## Instructions to follow:
Print the data verbatim. Leave every image out.

─── Supplied material ───

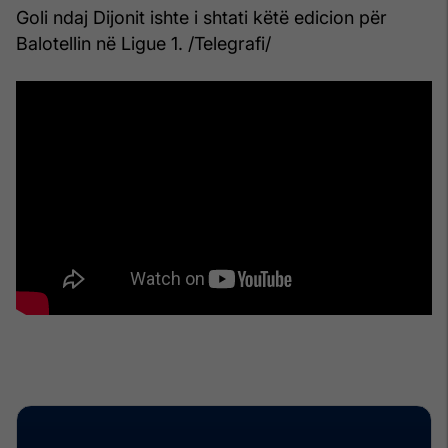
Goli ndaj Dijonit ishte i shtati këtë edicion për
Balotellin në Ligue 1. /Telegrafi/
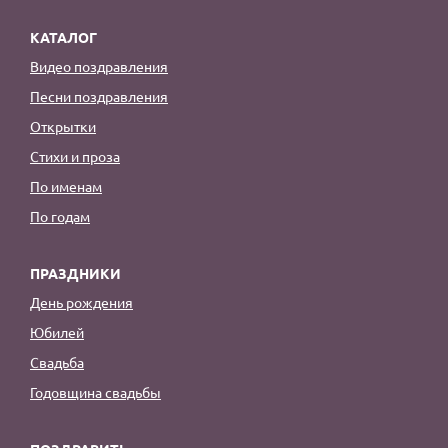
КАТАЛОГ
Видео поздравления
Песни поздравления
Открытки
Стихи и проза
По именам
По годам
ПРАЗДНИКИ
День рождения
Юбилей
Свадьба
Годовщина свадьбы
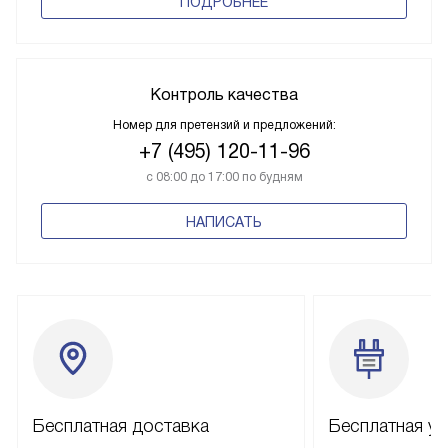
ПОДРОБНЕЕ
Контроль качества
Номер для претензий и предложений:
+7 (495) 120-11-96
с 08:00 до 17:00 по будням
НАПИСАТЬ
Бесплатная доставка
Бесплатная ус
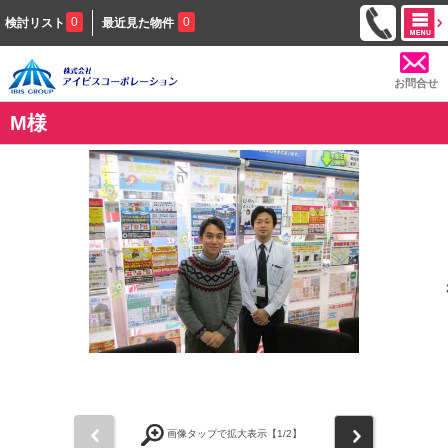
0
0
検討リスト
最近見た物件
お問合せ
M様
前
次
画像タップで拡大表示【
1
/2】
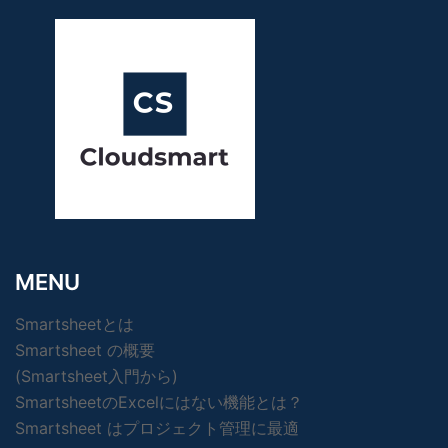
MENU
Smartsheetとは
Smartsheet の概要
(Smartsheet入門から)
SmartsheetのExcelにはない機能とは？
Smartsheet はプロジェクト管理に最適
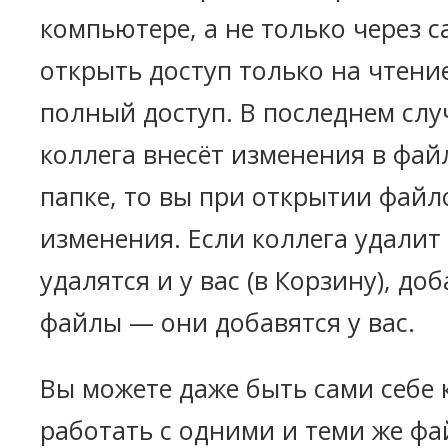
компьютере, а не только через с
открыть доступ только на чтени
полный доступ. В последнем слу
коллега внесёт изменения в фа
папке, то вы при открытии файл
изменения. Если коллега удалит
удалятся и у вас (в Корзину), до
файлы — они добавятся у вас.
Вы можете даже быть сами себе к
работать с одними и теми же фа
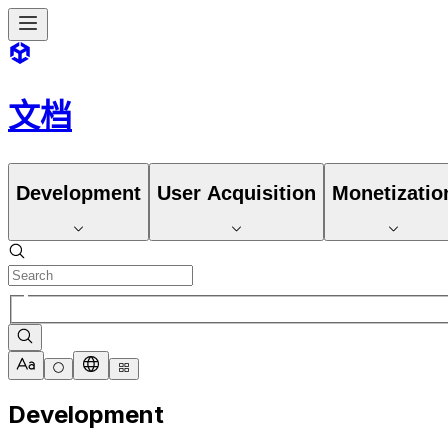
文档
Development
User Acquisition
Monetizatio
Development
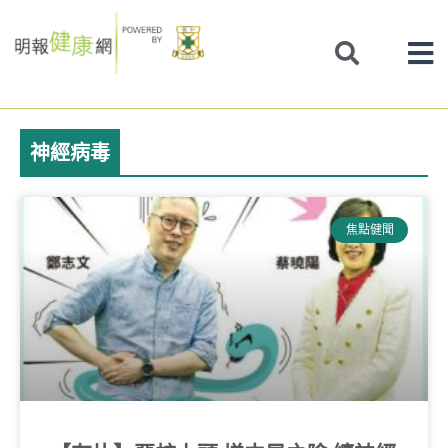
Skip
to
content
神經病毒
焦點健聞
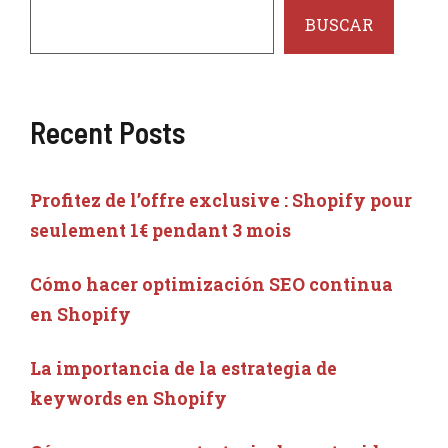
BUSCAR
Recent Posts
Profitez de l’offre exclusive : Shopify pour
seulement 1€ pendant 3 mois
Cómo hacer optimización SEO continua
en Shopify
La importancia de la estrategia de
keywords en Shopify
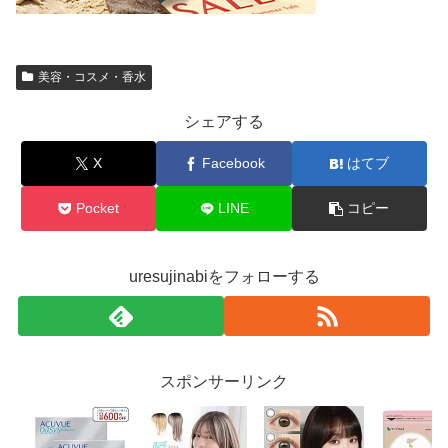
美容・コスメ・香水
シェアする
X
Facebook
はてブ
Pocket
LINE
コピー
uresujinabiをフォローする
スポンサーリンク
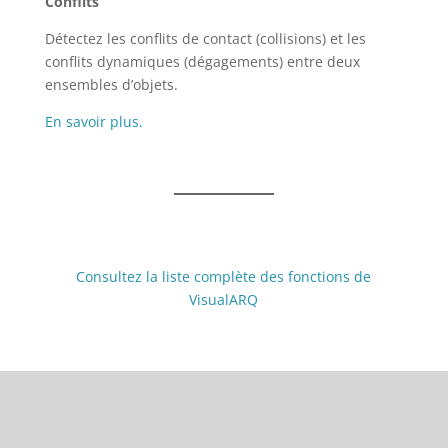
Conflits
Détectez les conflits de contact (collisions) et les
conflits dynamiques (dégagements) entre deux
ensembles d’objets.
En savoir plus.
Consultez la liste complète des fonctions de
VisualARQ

───

## Task response:
Goli ndaj Dijonit ishte i shtati këtë edicion për
Balotellin në Ligue 1. /Telegrafi/
КАТАЛОГ
Видео поздравления
Песни поздравления
Открытки
Стихи и проза
По именам
По годам
ПРАЗДНИКИ
День рождения
Юбилей
Свадьба
Годовщина свадьбы
ПОДРОБНЕЕ
Контроль качества
Номер для претензий и предложений:
+7 (495) 120-11-96
с 08:00 до 17:00 по будням
НАПИСАТЬ
Бесплатная доставка
Бесплатная ус
0
0
検討リスト
最近見た物件
お問合せ
M様
前
次
画像タップで拡大表示【
1
/2】
MENU
Smartsheetとは
Smartsheet の概要
(Smartsheet入門から)
SmartsheetのExcelにはない機能とは？
Smartsheet はプロジェクト管理に最適
компьютере, а не только через с
открыть доступ только на чтени
полный доступ. В последнем слу
коллега внесёт изменения в фа
папке, то вы при открытии файл
изменения. Если коллега удалит
удалятся и у вас (в Корзину), до
файлы — они добавятся у вас.
Вы можете даже быть сами себе к
работать с одними и теми же фа
文档
Development
User Acquisition
Monetizatio
Development
Skip
to
content
神經病毒
焦點健聞
BUSCAR
Recent Posts
Profitez de l’offre exclusive : Shopify pour
seulement 1€ pendant 3 mois
Cómo hacer optimización SEO continua
en Shopify
La importancia de la estrategia de
keywords en Shopify
美容・コスメ・香水
シェアする
X
Facebook
はてブ
Pocket
LINE
コピー
uresujinabiをフォローする
スポンサーリンク
Conflits
Détectez les conflits de contact (collisions) et les
conflits dynamiques (dégagements) entre deux
ensembles d’objets.
En savoir plus.
Consultez la liste complète des fonctions de
VisualARQ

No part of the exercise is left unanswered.